Partnership with Highland council will build 500 homes a year to replace right to buy losses

The Scottish Executive has helped to set up a £6m fund to tackle the affordable housing crisis in the Highlands.

The money will be used to purchase land for affordable housing in the region.

The executive, through Communities Scotland, will provide £3m of the funding, with local authority Highland council contributing the remainder of the money, which it will raise from proceeds generated from tax on second homes in the region.

The Communities Scotland/Highland council partnership will acquire the sites before selling them on to housing associations. Any surplus land could be sold on to private developers at a profit. Highland council expects the fund to have topped £10m by 2007.

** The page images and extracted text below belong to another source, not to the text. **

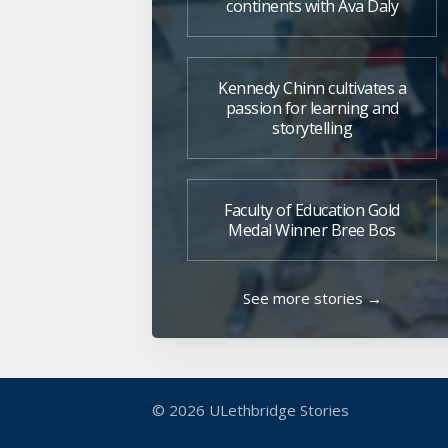
continents with Ava Daly
Kennedy Chinn cultivates a
passion for learning and
storytelling
Faculty of Education Gold
Medal Winner Bree Bos
See more stories →
© 2026
ULethbridge Stories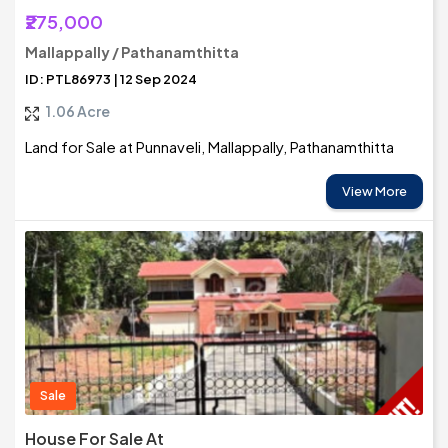
₹275,000
Mallappally / Pathanamthitta
ID: PTL86973 | 12 Sep 2024
1.06 Acre
Land for Sale at Punnaveli, Mallappally, Pathanamthitta
View More
Sale
House For Sale At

The council hopes to build about 500 homes a year under the scheme. The Highlands is currently losing about 650 homes a year under the right to buy.

The scheme was developed in conjunction with the Highland Rural Partnership for Change, which was established by the Scottish executive in order to produce a plan for tackling the shortage of social rented housing in rural communities.

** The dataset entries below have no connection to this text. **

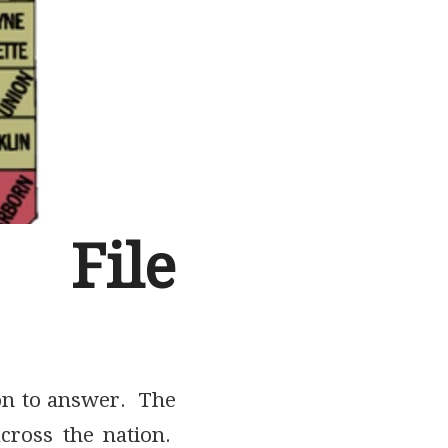
File
ion to answer. The
across the nation.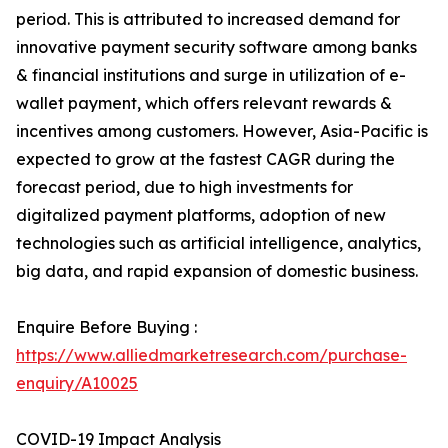
period. This is attributed to increased demand for
innovative payment security software among banks
& financial institutions and surge in utilization of e-
wallet payment, which offers relevant rewards &
incentives among customers. However, Asia-Pacific is
expected to grow at the fastest CAGR during the
forecast period, due to high investments for
digitalized payment platforms, adoption of new
technologies such as artificial intelligence, analytics,
big data, and rapid expansion of domestic business.
Enquire Before Buying :
https://www.alliedmarketresearch.com/purchase-
enquiry/A10025
COVID-19 Impact Analysis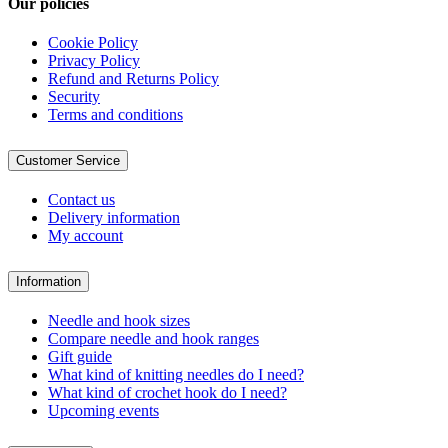
Our policies
Cookie Policy
Privacy Policy
Refund and Returns Policy
Security
Terms and conditions
Customer Service
Contact us
Delivery information
My account
Information
Needle and hook sizes
Compare needle and hook ranges
Gift guide
What kind of knitting needles do I need?
What kind of crochet hook do I need?
Upcoming events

Communities minister Malcolm Chisholm said: “The Partnership for Change identified that little land came onto the market in the Highlands, other than large estates or whole farm units, and that the development of affordable housing was dependent on the outcome of negotiation with landowners.”

Highland council hopes the scheme will eventually enable it to replace all the homes it loses each year through right to buy.

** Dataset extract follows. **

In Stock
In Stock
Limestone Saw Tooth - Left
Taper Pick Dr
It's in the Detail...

Sheena Slimon, vice-chair of housing and social work at Highland council, said: “Even if we build 500 homes per year, we will still be minus 150 through right to buy. Hopefully, this will allow us to break even.”

A Highland council report published last November said homeless households in the Highlands had doubled in the previous two years (HT 12 November 2004, page 12).

Slimon added that the cost and location of sites purchased would depend on negotiations with landowners across the Highlands. She was unable to reveal more on whether the sites would be greenfield or brownfield, or where they would be located.